= Botulf Botulfsson =

Swedish man executed for heresy

Botulf Botulfsson (died April 1311), from Gottröra, Uppland, was a Swedish man burned at the stake for heresy. His is the only confirmed case of an execution for heresy by the Catholic Church in Sweden.

He was accused by the Catholic Church of heresy after having denied that the wine and bread of the communion were literally the blood and body of Christ.

==First incident==
When the inspection journey of archbishop Nils Allesson in the autumn of 1303 reached the parish of Gottröra, the local priest, Father Andreas, reported to him a case of heresy. One of the people of his congregation, the peasant Botulf from Östby, had one day after communion said that he did not believe that the wine and bread of communion was the blood and body of Christ. This was a severe crime against the law of the Church, which had decided to support and make a doctrine of the view that the wine and bread of the communion was not only symbolically but literally turned to the blood and body of Christ in 1215. The archbishop had himself studied this in Germany, France, and at the curia in Rome in the 1290s and was eager to see this idea accepted in Sweden.

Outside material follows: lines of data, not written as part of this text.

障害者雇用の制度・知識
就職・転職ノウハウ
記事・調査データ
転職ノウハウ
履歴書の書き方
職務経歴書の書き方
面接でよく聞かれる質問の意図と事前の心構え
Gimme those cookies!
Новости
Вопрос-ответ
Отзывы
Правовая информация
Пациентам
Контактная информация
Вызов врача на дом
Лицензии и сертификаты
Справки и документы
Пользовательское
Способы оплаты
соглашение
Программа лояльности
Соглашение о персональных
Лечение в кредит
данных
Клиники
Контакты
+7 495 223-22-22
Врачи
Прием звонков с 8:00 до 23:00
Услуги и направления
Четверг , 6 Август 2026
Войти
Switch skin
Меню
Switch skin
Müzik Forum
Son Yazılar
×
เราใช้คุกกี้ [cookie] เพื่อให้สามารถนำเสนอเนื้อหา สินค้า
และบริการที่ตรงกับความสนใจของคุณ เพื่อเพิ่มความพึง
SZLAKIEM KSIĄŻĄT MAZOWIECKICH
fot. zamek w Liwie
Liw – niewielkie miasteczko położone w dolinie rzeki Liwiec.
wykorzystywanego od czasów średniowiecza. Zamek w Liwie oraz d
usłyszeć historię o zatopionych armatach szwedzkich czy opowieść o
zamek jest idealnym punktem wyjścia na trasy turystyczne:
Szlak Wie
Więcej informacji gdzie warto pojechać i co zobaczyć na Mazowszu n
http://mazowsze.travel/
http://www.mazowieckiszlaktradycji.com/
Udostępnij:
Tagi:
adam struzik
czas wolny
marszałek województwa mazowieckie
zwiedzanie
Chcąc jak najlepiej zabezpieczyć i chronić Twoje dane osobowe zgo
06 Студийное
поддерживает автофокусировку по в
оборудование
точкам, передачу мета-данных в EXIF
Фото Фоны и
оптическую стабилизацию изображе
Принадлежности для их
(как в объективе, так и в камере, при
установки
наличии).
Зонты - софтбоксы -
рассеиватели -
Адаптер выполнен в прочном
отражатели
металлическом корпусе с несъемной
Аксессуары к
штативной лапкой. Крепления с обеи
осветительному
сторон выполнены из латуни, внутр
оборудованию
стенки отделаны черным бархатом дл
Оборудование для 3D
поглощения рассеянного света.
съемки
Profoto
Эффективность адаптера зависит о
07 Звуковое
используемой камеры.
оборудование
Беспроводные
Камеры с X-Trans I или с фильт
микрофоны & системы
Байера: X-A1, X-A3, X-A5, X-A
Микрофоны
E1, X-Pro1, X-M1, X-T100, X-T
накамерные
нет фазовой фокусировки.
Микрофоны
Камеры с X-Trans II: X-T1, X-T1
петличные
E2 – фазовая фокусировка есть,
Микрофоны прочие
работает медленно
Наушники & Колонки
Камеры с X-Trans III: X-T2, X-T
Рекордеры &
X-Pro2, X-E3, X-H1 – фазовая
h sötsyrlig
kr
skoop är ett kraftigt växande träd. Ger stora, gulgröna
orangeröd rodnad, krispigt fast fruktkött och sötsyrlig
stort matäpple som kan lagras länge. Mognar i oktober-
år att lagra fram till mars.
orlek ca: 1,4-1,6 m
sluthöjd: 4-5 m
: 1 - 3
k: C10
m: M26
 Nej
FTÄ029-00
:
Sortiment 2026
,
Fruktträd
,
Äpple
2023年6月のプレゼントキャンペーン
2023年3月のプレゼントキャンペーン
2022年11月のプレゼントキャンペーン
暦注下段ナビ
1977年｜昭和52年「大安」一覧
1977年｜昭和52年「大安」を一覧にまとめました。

Botulf was called upon and interrogated by the archbishop in church; eventually he admitted having said what the priest claimed and then, according to the documents, very quickly said that he now realised that what he said was dangerous heresy and that he deeply regretted having said it. He was then made to take back what he had said in front of the congregation and was sentenced by the archbishop to a penance of seven years, after which he was to be taken back to the congregation and to receive communion again.

==Second incident==
Seven years later, in the spring of 1310, Botulf traveled by foot to Uppsala, where he was released from the penance by the new archbishop Nils Kettilsson. On 19 April 1310, he went to church to receive communion by Father Andreas, the same priest who had reported him in 1303. When Botulf kneeled in front of the priest, the priest asked him: "Well, Botulf, now I am sure that you believe that the bread is the body of Christ?" Botulf was then to have raised his head, looked the priest straight in the eye, and firmly answered:

"No. If the bread were truly the body of Christ you would have eaten it all yourself a long time ago. I do not want to eat the body of Christ! I do not mind showing obedience to God, but I can only do so in a way which is possible for me. If someone were to eat the body of another, would not that person take vengeance, if he could? Then how much would not God take vengeance, he who truly has the power to do so?"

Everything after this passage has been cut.